Mentre si continua a sostenere partiti e gruppi neonazisti e si organizzano le ronde cittadine, si creano le condizioni affinché, proprio dalla stessa società impaurita, venga la richiesta di norme e regole, che legittimino la restrizione delle libertà e la  chiusura degli spazi sociali e di agibilità politica.
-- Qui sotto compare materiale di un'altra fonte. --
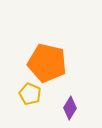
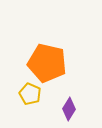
purple diamond: moved 1 px left, 1 px down
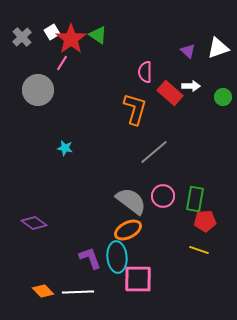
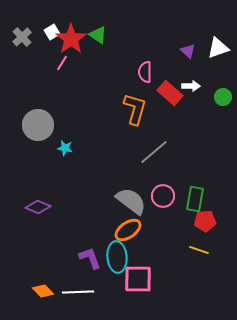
gray circle: moved 35 px down
purple diamond: moved 4 px right, 16 px up; rotated 15 degrees counterclockwise
orange ellipse: rotated 8 degrees counterclockwise
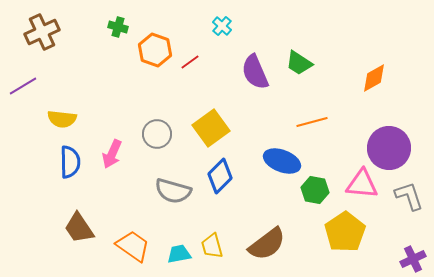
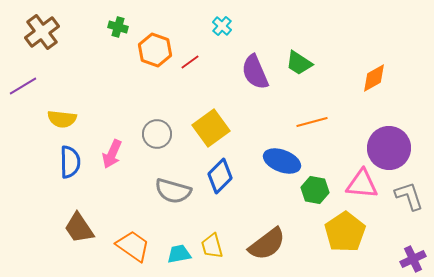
brown cross: rotated 12 degrees counterclockwise
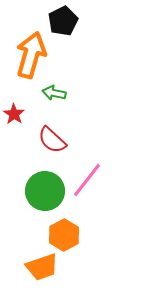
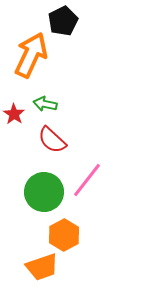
orange arrow: rotated 9 degrees clockwise
green arrow: moved 9 px left, 11 px down
green circle: moved 1 px left, 1 px down
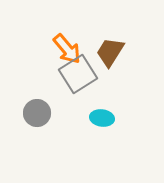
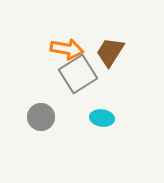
orange arrow: rotated 40 degrees counterclockwise
gray circle: moved 4 px right, 4 px down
Come nel caso degli ultimi decreti sulla sicurezza urbana, del complesso di articoli chiamato “pacchetto sicurezza” e del decreto antistupro, provvedimento ancora più odioso perchè strumentalizza la violenza sulle donne evidenziata in chiave razzista .

L’altra strada che si percorre è quella tramite cui rendere sempre più aridi e deserti i luoghi della relazione sociale e potenzialmente conflittuale.
I modelli urbani che ci sono stati proposti negli ultimi anni in Italia, come nel resto d’Europa, sono città governate con il pugno di ferro, a colpi di ordinanze e attraverso la militarizzazione delle strade.
I tradizionali spazi del conflitto sociale, il mondo del lavoro e quello
della formazione sono sotto attacco sistematico: il diritto di sciopero e
di manifestazione viene fortemente limitato, mentre nelle scuole i processi
di impoverimento e i tagli alle risorse per l’insegnamento sono
accompagnati dal reinserimento dei dispositivi disciplinari più
grotteschi, come il voto di condotta o le classi separate.

Ma non sono solo luoghi e pratiche ad essere investiti dal neoautoritarismo: il controllo sui corpi passa anche dall’inasprimento delle norme sull’utilizzo di droghe o alcool, fino all’imposizione della morale cattolica sulla regolamentazione  della nascita e della morte.

Insomma, ci vorrebbero far vivere come vogliono loro: tutte e tutti chiusi a casa o nei posti di lavoro.
Ma noi non abbiamo paura.
Non hanno avuto paura coloro che hanno agitato l’Onda studentesca, nonostante
le minacce e i manganelli di polizia e neofascisti; non hanno paura
migranti, antifasciste e attivisti che stanno dando vita ad un movimento
contro le politiche della sicurezza e dell’emergenza sociale, espressamnete xenofobe e repressive; non hanno paura tutte quelle donne che sono scese in strada contro il decreto antistupro perchè sanno con certezza che la violenza maschile non dipende dal passaporto ma da una cultura sessista che combattono ogni giorno; non ha paura chi sta costruendo le mobilitazioni in
vista dei vertici internazionali in tutta Europa, in attesa del ritorno dei
G8 in Italia, 8 anni dopo Genova.

In occasione del festival Independence Days vogliamo ritrovarci per
discutere insieme dei percorsi e delle pratiche di conflitto contro la
Governance delle gabbie sociali e dello stato di polizia, per affermare che
a questa fase di crisi che considera gli individui come linfa produttiva da sfruttare e controllare, rispondiamo con la forza delle nostre pratiche di lotta quotidiane espressione della ricchezza sociale che rappresenta l’unica reale alternativa di un mondo possibile.